#### Exercise aim:
Omitting any pictures, transcribe the entries below exactly.

—————

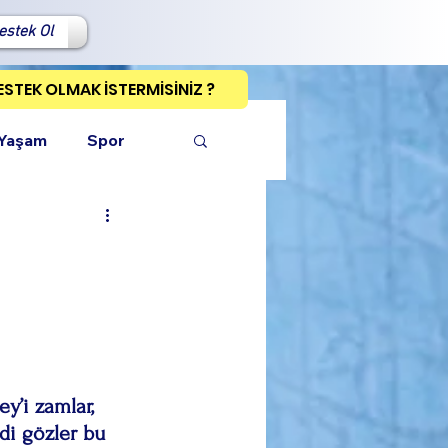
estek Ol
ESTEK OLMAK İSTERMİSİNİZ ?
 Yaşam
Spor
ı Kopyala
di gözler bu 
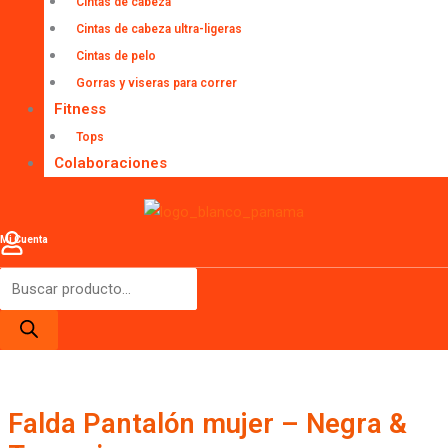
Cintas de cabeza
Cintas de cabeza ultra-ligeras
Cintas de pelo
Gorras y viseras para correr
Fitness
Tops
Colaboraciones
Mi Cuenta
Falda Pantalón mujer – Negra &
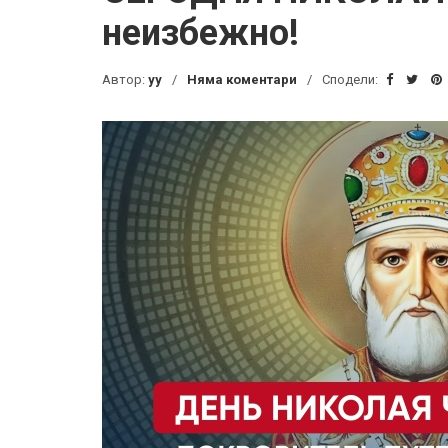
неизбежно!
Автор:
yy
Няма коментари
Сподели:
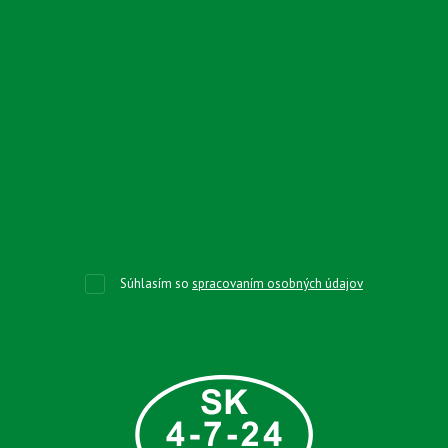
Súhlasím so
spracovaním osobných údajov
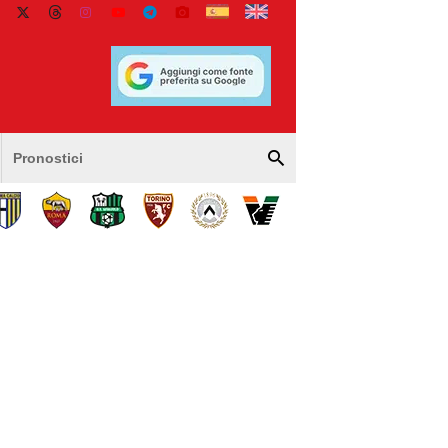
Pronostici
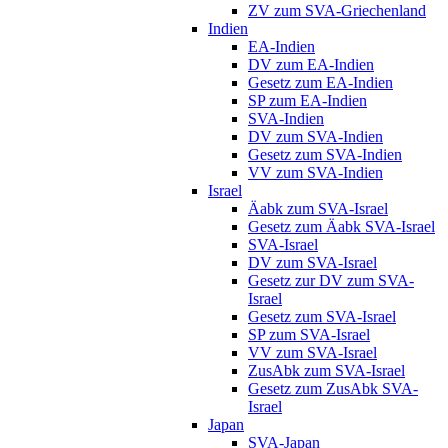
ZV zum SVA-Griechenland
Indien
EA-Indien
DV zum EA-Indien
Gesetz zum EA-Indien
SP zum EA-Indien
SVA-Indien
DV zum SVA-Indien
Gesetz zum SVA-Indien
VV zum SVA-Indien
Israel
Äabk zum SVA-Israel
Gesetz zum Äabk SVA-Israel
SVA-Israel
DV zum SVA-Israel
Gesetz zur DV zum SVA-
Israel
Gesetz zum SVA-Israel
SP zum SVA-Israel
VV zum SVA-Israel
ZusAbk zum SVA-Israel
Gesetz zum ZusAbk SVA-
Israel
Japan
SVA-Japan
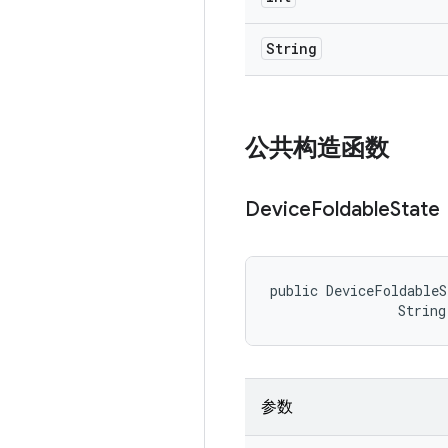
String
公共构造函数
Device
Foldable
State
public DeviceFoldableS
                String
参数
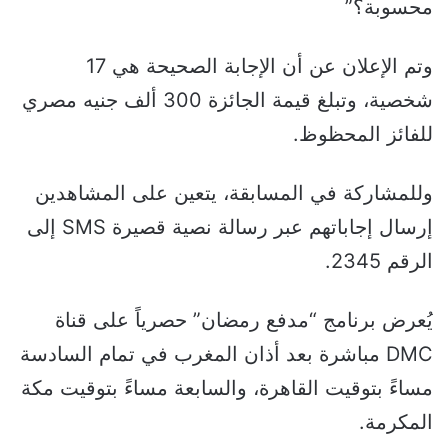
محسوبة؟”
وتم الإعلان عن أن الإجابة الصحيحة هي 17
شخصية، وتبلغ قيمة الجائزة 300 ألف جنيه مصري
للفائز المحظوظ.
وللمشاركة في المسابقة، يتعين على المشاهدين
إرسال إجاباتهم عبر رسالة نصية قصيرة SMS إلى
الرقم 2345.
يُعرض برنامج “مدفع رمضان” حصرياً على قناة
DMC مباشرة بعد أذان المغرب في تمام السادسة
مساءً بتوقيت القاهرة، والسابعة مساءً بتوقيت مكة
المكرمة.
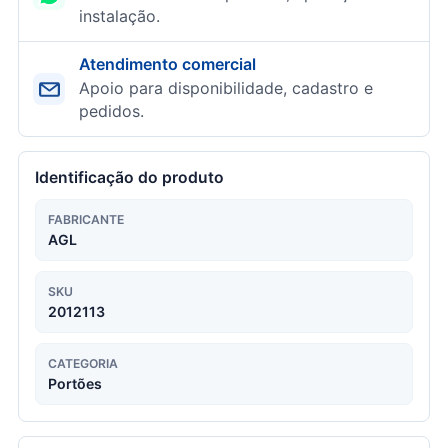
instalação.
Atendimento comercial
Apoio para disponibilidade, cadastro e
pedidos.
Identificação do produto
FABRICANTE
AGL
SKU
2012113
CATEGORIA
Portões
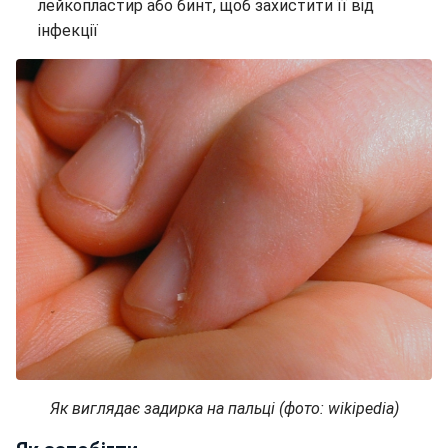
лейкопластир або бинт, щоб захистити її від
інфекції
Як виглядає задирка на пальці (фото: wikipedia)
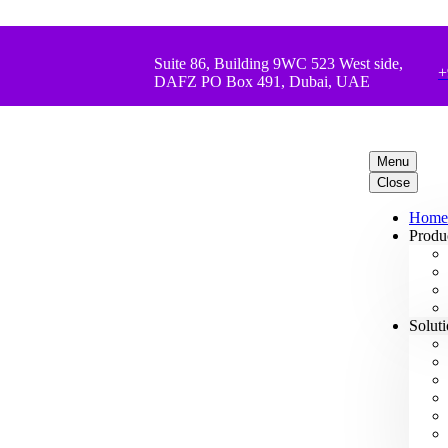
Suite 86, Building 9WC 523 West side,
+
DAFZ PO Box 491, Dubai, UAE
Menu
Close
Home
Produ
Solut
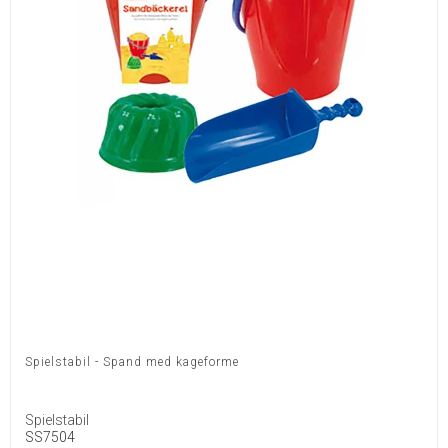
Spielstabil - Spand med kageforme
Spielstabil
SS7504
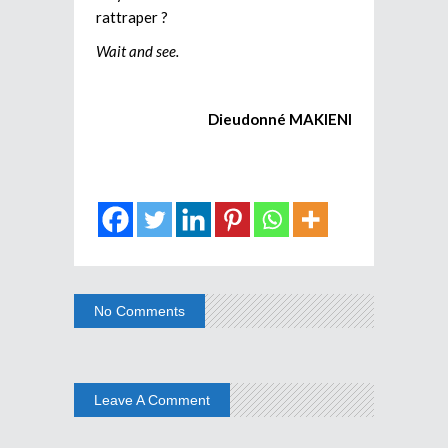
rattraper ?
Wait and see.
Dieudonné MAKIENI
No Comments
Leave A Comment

—————

#### Response:
estek Ol
ESTEK OLMAK İSTERMİSİNİZ ?
 Yaşam
Spor
ı Kopyala
di gözler bu 
Cintas de cabeza
Cintas de cabeza ultra-ligeras
Cintas de pelo
Gorras y viseras para correr
Fitness
Tops
Colaboraciones
Mi Cuenta
Falda Pantalón mujer – Negra &
неизбежно!
Автор:
yy
Няма коментари
Сподели:
Súhlasím so
spracovaním osobných údajov
Pronostici
ZV zum SVA-Griechenland
Indien
EA-Indien
DV zum EA-Indien
Gesetz zum EA-Indien
SP zum EA-Indien
SVA-Indien
DV zum SVA-Indien
Gesetz zum SVA-Indien
VV zum SVA-Indien
Israel
Äabk zum SVA-Israel
Gesetz zum Äabk SVA-Israel
SVA-Israel
DV zum SVA-Israel
Gesetz zur DV zum SVA-
Israel
Gesetz zum SVA-Israel
SP zum SVA-Israel
VV zum SVA-Israel
ZusAbk zum SVA-Israel
Gesetz zum ZusAbk SVA-
Israel
Japan
SVA-Japan
String
公共构造函数
Device
Foldable
State
public DeviceFoldableS
                String
参数
محسوبة؟”
وتم الإعلان عن أن الإجابة الصحيحة هي 17
شخصية، وتبلغ قيمة الجائزة 300 ألف جنيه مصري
للفائز المحظوظ.
وللمشاركة في المسابقة، يتعين على المشاهدين
إرسال إجاباتهم عبر رسالة نصية قصيرة SMS إلى
الرقم 2345.
يُعرض برنامج “مدفع رمضان” حصرياً على قناة
DMC مباشرة بعد أذان المغرب في تمام السادسة
مساءً بتوقيت القاهرة، والسابعة مساءً بتوقيت مكة
المكرمة.
instalação.
Atendimento comercial
Apoio para disponibilidade, cadastro e
pedidos.
Identificação do produto
FABRICANTE
AGL
SKU
2012113
CATEGORIA
Portões
лейкопластир або бинт, щоб захистити її від
інфекції
Як виглядає задирка на пальці (фото: wikipedia)
Suite 86, Building 9WC 523 West side,
+
DAFZ PO Box 491, Dubai, UAE
Menu
Close
Home
Produ
Solut
Spielstabil - Spand med kageforme
Spielstabil
SS7504
rattraper ?
Wait and see.
Dieudonné MAKIENI
No Comments
Leave A Comment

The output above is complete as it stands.